Diving and Snorkeling
At one quarter of a square mile, Fagatele Bay is the smallest marine sanctuary, but it offers pristine diving, with 80-degree water and 70-foot visibility. Snorkeling is also excellent.


INSIDE THE SANCTUARY

Research Project
For more than 20 years, the sanctuary has been collecting data and information about coral, fish, invertebrates and marine plants as they relate to coral reef recovery.

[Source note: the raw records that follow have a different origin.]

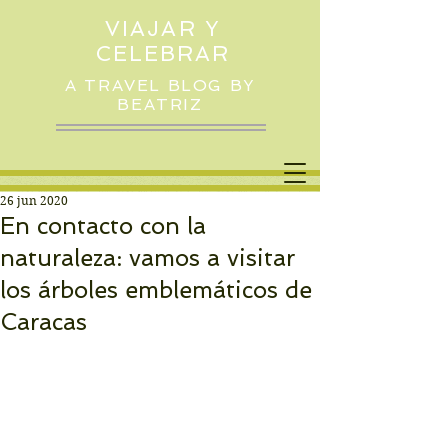
VIAJAR Y
CELEBRAR
A TRAVEL BLOG BY
BEATRIZ
26 jun 2020
En contacto con la
naturaleza: vamos a visitar
los árboles emblemáticos de
Caracas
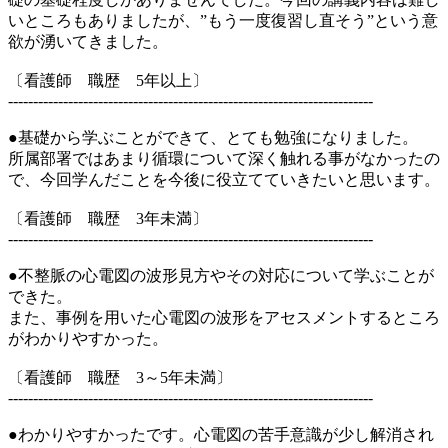
いところもありましたが、”もう一度復習し直そう”という意
欲が湧いてきました。
〔看護師 職歴 5年以上〕
-------------------------------------------------------------------------
●基礎から学ぶことができて、とても勉強になりました。
所属部署ではあまり循環について深く触れる事がなかったの
で、今回学んだことを今後に役立てていきたいと思います。
〔看護師 職歴 3年未満〕
-------------------------------------------------------------------------
●不整脈の心電図の波形見方やその対応について学ぶことが
できた。
また、事例を用いた心電図の波形をアセスメントするところ
がわかりやすかった。
〔看護師 職歴 3～5年未満〕
-------------------------------------------------------------------------
●わかりやすかったです。心電図の苦手意識が少し解消され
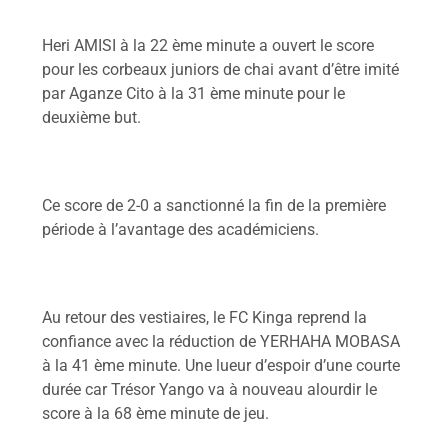
Heri AMISI à la 22 ème minute a ouvert le score
pour les corbeaux juniors de chai avant d’être imité
par Aganze Cito à la 31 ème minute pour le
deuxième but.
Ce score de 2-0 a sanctionné la fin de la première
période à l’avantage des académiciens.
Au retour des vestiaires, le FC Kinga reprend la
confiance avec la réduction de YERHAHA MOBASA
à la 41 ème minute. Une lueur d’espoir d’une courte
durée car Trésor Yango va à nouveau alourdir le
score à la 68 ème minute de jeu.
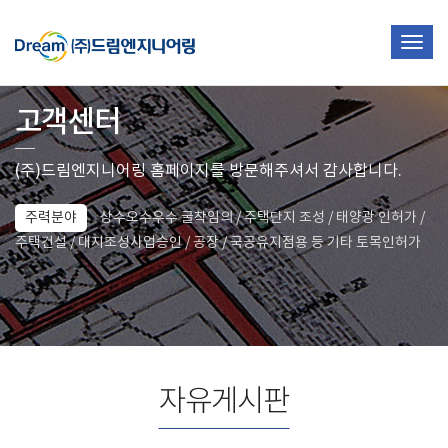
Togg
navig
고객센터
(주)드림엔지니어링 홈페이지를 방문해주셔서 감사합니다.
주력분야
상수오수우수 굴착임의 / 주택단지 조성 / 태양광 인허가 /
주택건설 / 대지조성사업승인 / 공장 / 국공유지점용 등 기타 토목인허가
자유게시판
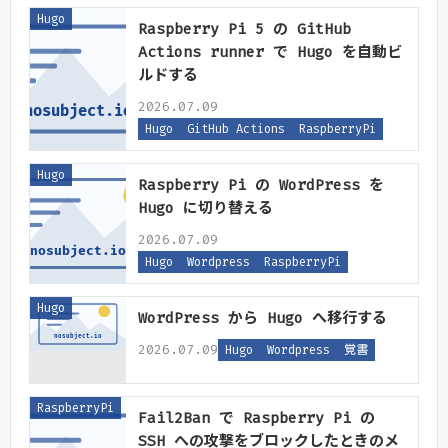
Hugo
Raspberry Pi 5 の GitHub
Actions runner で Hugo を自動ビ
ルドする
2026.07.09
Hugo
GitHub Actions
RaspberryPi
Hugo
Raspberry Pi の WordPress を
Hugo に切り替える
2026.07.09
Hugo
Wordpress
RaspberryPi
Hugo
WordPress から Hugo へ移行する
2026.07.09
Hugo
Wordpress
覚書
RaspberryPi
Fail2Ban で Raspberry Pi の
SSH への攻撃をブロックしたときのメ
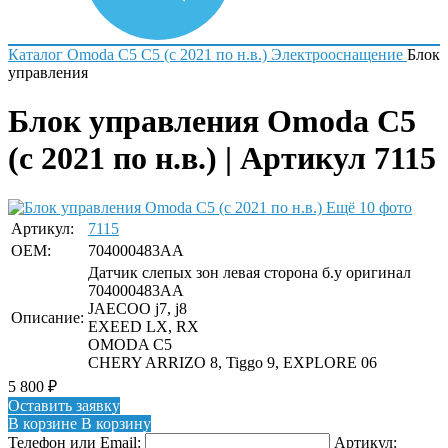
Каталог
Omoda
С5
C5 (с 2021 по н.в.)
Электрооснащение
Блок
управления
Блок управления Omoda C5
(с 2021 по н.в.) | Артикул 7115
Ещё 10 фото
Артикул:
7115
OEM:
704000483AA
Датчик слепых зон левая сторона б.у оригинал
704000483АА
JAECOO j7, j8
Описание:
EXEED LX, RX
OMODA C5
CHERY ARRIZO 8, Tiggo 9, EXPLORE 06
5 800
₽
Оставить заявку
В корзине
В корзину
Телефон или Email:
Артикул:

Challenges Facing the Sanctuary

  • The reef, which is still recovering from an outbreak of crown-of-thorns starfish in the late 1970s, is constantly monitored for the possible reoccurrence of such an event.
  • American Samoa is susceptible to annual tropical cyclones from November to April. In four of the last 15 years, cyclones have caused significant damage to the reef, reducing coral coverage and abundance.
  • Due to recent El Niño patterns and the general trend of rising ocean temperatures, coral bleaching has been observed in the sanctuary nearly every summer in recent years. Coral bleaching occurs when elevated ocean temperatures cause coral to lose their pigmented symbiotic algae and in some cases to die.
  • The sanctuary's remote location makes enforcement of fishing regulations difficult. There is some evidence that fishing regulations, including rules against using explosives, are being violated within sanctuary waters.
  • Soil erosion and agricultural runoff containing fertilizers and pesticides are a constant threat to the sanctuary, especially as the population of American Samoa increases.

Success Stories

  • With the help of a recent NOAA research cruise to American Samoa, two mooring buoys were installed in the sanctuary in 2006 to eliminate the need for boats to drop harmful anchors onto the coral reef. Submerged logs, whose movement damaged corals, were also removed from the reef.
  • Sanctuary staff work with the Coral Reef Advisory Group's Education and Outreach Coordinator to increase public awareness of issues affecting American Samoa's coral reefs.
  • The sanctuary maintains one of the longest coral reef monitoring datasets in the world. It helps to gauge the long-term patterns of change and recovery from events that have disrupted the ecosystem in the past and will cause disruptions in the future.